Italia prima in UE per Neet, non è un paese per giovani

di Susy Matrisciano

L’Italia è prima in Europa per numero di giovani tra 15 e 29 anni che non studiano, non lavorano e non sono in cerca di un’occupazione. La quota dei giovani 18-24enni che escono dal sistema di istruzione e formazione senza aver conseguito un diploma o una qualifica nel 2021 invece sale al 12,7%: un dato di gran lunga superiore rispetto al limite massimo del 10% fissato in sede europea. Il nostro Paese ai giovani più istruiti e qualificati, non offre ancora opportunità d’impiego adeguate. E così, nel 2020, stando all’indagine sul Benessere equo e solidale 2021 dell’Istat, nonostante le limitazioni alla mobilità imposte per contenere la diffusione del virus e l’incertezza generale, le emigrazioni all’estero e dal Mezzogiorno d’Italia al Centro-Nord di giovani laureati si sono addirittura intensificate rispetto al 2019, in netta controtendenza rispetto ai trasferimenti di residenza della popolazione, con il Mezzogiorno, che ha perso 21.782 giovani laureati.

 Il Movimento 5 Stelle da tempo sollecita un intervento. E’ tempo di cambiare strategia fuori da ogni retorica. Le politiche per il benessere dei giovani devono essere considerate una priorità nazionale. Servono interventi strutturali, come quelli che il ministero per le Politiche giovanili guidato dalla nostra Fabiana Dadone con la campagna NEET Working Tour ha avviato per accendere i riflettori sul fenomeno dei Neet, ascoltare le richieste dei giovani nelle piazze italiane e tradurle in politiche capaci di rispondere ai loro bisogni. 

Anche il Parlamento, dal canto suo, ha deciso di aprirsi all’ascolto dei giovani, avviando dopo i tragici incidenti mortali che hanno coinvolto due giovani tirocinanti, un’indagine conoscitiva in commissione Lavoro al Senato, che presiedo, sui canali d’accesso al mercato del lavoro dei giovani e sulla formazione. Ne è emerso un quadro a tinte fosche, che impone di non perdere altro tempo e che il Movimento 5 Stelle ha tradotto in proposte politiche da adottare quanto prima. 

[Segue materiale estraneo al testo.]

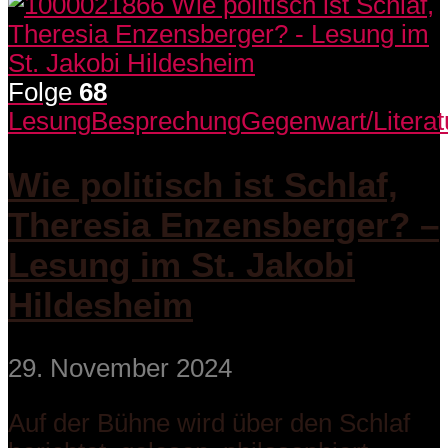
Folge
68
Lesung
Besprechung
Gegenwart/Literat
Wie politisch ist Schlaf,
Theresia Enzensberger? –
Lesung im St. Jakobi
Hildesheim
29. November 2024
Auf der Bühne wird über den Schlaf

Come ha ampiamente sottolineato anche l’Istat nel rapporto Bes 2021, servono interventi strutturali,  improntati al benessere di bambini e giovani e investimenti su scuola e università, occorre potenziare le reti dei servizi territoriali per la cultura, lo sport e il tempo libero e poi c’è da affrontare il nodo, non più rinviabile, dell’occupazione, soprattutto delle giovani donne. 

Già le misure messe in campo dall’ex ministra Catalfo e dal governo di Giuseppe Conte con gli gravi contributivi per nuove assunzioni hanno rappresentato una prima importante risposta per agevolare l’occupazione giovanile e femminile, ma le opportunità offerte dal PNRR non hanno precedenti se vogliamo affrontare in modo sistematico la profonda domanda di cambiamento, che arriva dal Paese. Occorre uno scatto in avanti, abbiamo il dovere di fare di più.

Il Movimento 5 Stelle ha elaborato alcune proposte per arginare l’uso indiscriminato di stage e tirocini, come l’introduzione di un’indennità per i tirocinanti insieme a un sistema di monitoraggio, che consenta di verificare quanti tirocini finalizzati all’inserimento lavorativo nelle aziende si siano effettivamente trasformati in contratti di lavoro, attraverso valutazioni ex post. E ancora la comunicazione obbligatoria in caso di attivazione di tirocini curriculari, l’armonizzazione della normativa regionale in tema di formazione per renderla omogenea su scala nazionale, la previsione di spazi di coworking gratuiti per i giovani imprenditori e il potenziamento dei controlli.
La politica ha il dovere di intervenire, affinché tirocini o stage non si traducano più in un escamotage, per le aziende, per abbattere il costo del lavoro, eludere le norme sul lavoro subordinato o alimentare forme di precariato intollerabile.